Required Skills
About the Job
AMD is at the forefront of accelerating next-generation computing experiences across AI, data centers, PCs, gaming, and embedded systems. We are seeking a Senior Software Engineer to lead the validation of AI/ML compute stacks and Physical AI SDKs. This role involves end-to-end AI pipeline validation, benchmarking, and performance optimization on Linux platforms, focusing on real customer use cases.
**Key Responsibilities:**
- Validate AI/ML compute stacks on Ubuntu and Yocto.
- Define and execute comprehensive validation plans, including functional, performance, stress, regression, and scalability testing.
- Manage the defect lifecycle, from triage and root cause analysis to closure.
- Validate end-to-end AI pipelines, covering model training, conversion, and optimization (e.g., PyTorch to ONNX).
- Assess kernel execution, memory transfers, and inference accuracy.
- Define and perform AI benchmarking and profiling for training and inference workloads.
- Validate AI frameworks and runtimes such as PyTorch, TensorFlow, and ONNX Runtime.
- Execute workloads on ROCm/HIP, CUDA, OpenCL, and heterogeneous accelerators.
- Develop and maintain Python-based automation for validation, benchmarking, and reporting.
- Mentor junior engineers and clearly communicate quality and performance metrics.
**Technical Qualifications:**
- 4-8 years of experience in AI/ML validation.
- Strong Python scripting and automation skills.
- Solid understanding of ML fundamentals, including deep learning and LLMs.
- Experience with HIP, CUDA, OpenCL, and TensorFlow/PyTorch integrations.
- Hands-on experience with ROCm validation and end-to-end AI pipeline validation.

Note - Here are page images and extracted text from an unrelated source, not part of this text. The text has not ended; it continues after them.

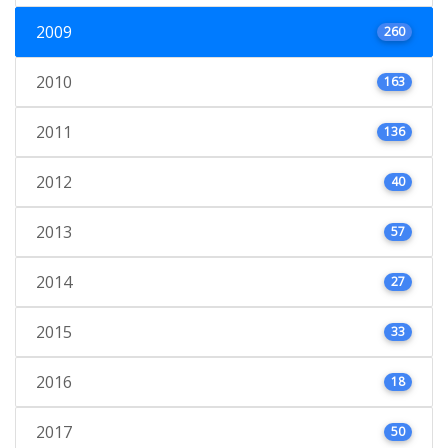
2009
260
2010
163
2011
136
2012
40
2013
57
2014
27
2015
33
2016
18
2017
50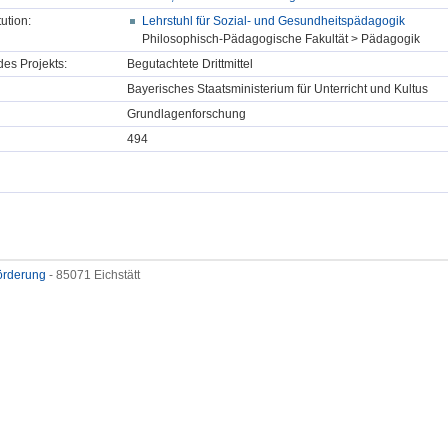
tution:
Lehrstuhl für Sozial- und Gesundheitspädagogik
Philosophisch-Pädagogische Fakultät > Pädagogik
des Projekts:
Begutachtete Drittmittel
Bayerisches Staatsministerium für Unterricht und Kultus
Grundlagenforschung
494
förderung
- 85071 Eichstätt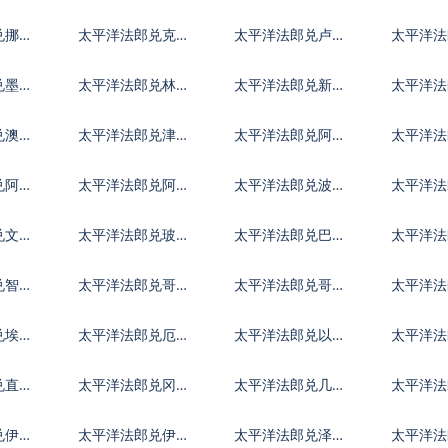
货币
克朗
利福林
兑挪威
太平洋法郎兑克罗
太平洋法郎兑卢布
太平洋法
地亚库纳
其里拉
兑墨西
太平洋法郎兑林吉
太平洋法郎兑新西
太平洋法
特
兰元
宾比索
兑澳门
太平洋法郎兑津巴
太平洋法郎兑阿联
太平洋法
布韦币
酋迪拉姆流通铸币
汗尼
兑阿鲁
太平洋法郎兑阿塞
太平洋法郎兑波黑
太平洋法
拜疆马纳特
马克
多斯元
兑文莱
太平洋法郎兑玻利
太平洋法郎兑巴哈
太平洋法
维亚诺
马元
努尔特
兑智利
太平洋法郎兑哥伦
太平洋法郎兑哥斯
太平洋法
比亚比索
达黎加科朗
比索
兑埃及
太平洋法郎兑厄立
太平洋法郎兑以太
太平洋法
特里亚纳克法
币
元
兑直布
太平洋法郎兑冈比
太平洋法郎兑几内
太平洋法
亚达拉西
亚法郎
马拉格
兑伊拉
太平洋法郎兑伊朗
太平洋法郎兑泽西
太平洋法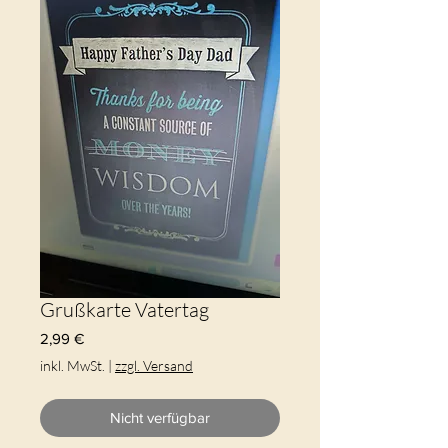
Grußkarte Vatertag
Preis
2,99 €
inkl. MwSt.
|
zzgl. Versand
Nicht verfügbar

- Strong Linux expertise (Ubuntu, Yocto).
**Process Qualifications:**
- Performance-driven validation mindset with a focus on release readiness.
- High level of ownership and ability to work independently.
**Soft Skills:**
- Strong analytical and problem-solving skills.
- Clear written and verbal communication.
- Ability to collaborate effectively with global, cross-functional teams.
**Preferred Qualifications:**
- Benchmarking experience on CPU, GPU, and AI accelerators.
- Performance tuning of large models, including memory optimization and mixed precision.
**Education:**
* Bachelor's or Master's degree in AI/ML, Computer Science, Robotics, Electronics, or a related field.